• YOUR GOAL:
Please list all lines of the material below in which the string "COSH" occurs.

• STUDY MATERIAL:

%%

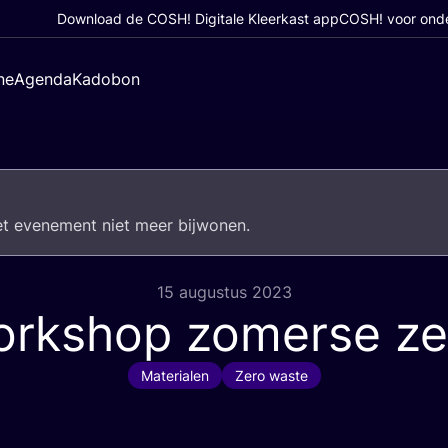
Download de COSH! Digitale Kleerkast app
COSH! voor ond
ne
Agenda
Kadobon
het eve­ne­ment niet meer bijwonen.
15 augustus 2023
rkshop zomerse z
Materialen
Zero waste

%%
%%

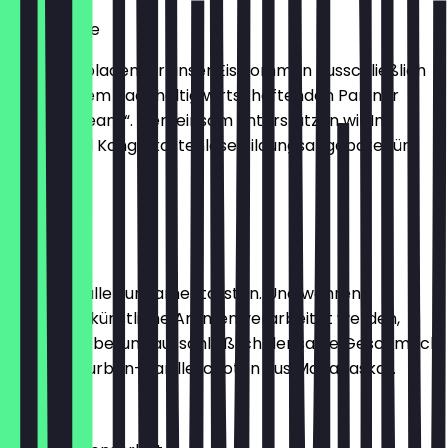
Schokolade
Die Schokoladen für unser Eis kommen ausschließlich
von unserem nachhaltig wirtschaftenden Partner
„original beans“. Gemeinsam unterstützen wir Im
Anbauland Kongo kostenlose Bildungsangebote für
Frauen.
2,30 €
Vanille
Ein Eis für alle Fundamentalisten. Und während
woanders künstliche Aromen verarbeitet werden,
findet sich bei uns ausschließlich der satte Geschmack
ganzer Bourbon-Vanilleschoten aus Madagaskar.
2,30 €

%%
%%

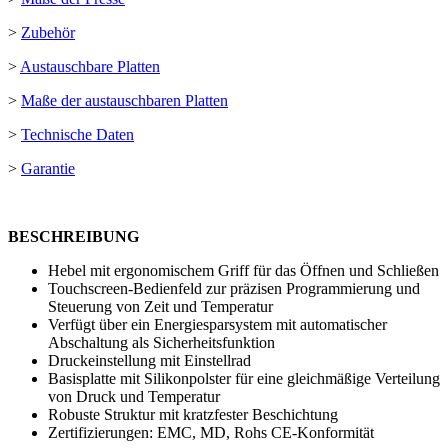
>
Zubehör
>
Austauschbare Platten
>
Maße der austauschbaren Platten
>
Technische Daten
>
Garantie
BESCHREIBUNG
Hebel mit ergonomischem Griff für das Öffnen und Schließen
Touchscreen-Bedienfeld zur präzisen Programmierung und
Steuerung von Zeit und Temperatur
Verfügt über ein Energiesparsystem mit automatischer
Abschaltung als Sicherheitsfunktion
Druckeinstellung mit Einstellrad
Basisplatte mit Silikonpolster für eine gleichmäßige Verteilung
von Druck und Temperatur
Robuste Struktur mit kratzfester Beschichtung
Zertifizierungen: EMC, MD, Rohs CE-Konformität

%%

• RESPONSE TO THE TASK:
Download de COSH! Digitale Kleerkast app
COSH! voor ond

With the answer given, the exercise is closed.